_TASK OBJECTIVE_: Everything from the line containing "Bitte sag uns" to the end of the data must be duplicated word for word, and nothing else may appear.

** LISTED RECORDS follows **

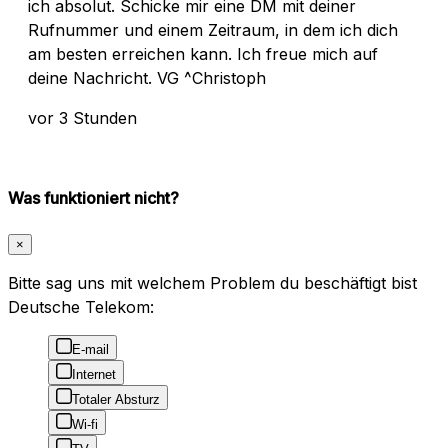
ich absolut. Schicke mir eine DM mit deiner
Rufnummer und einem Zeitraum, in dem ich dich
am besten erreichen kann. Ich freue mich auf
deine Nachricht. VG ^Christoph
vor 3 Stunden
Was funktioniert nicht?
×
Bitte sag uns mit welchem Problem du beschäftigt bist
Deutsche Telekom:
E-mail
Internet
Totaler Absturz
Wi-fi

** End of LISTED RECORDS **

_SOLUTION TO THIS EXERCISE_:
Bitte sag uns mit welchem Problem du beschäftigt bist
Deutsche Telekom:
E-mail
Internet
Totaler Absturz
Wi-fi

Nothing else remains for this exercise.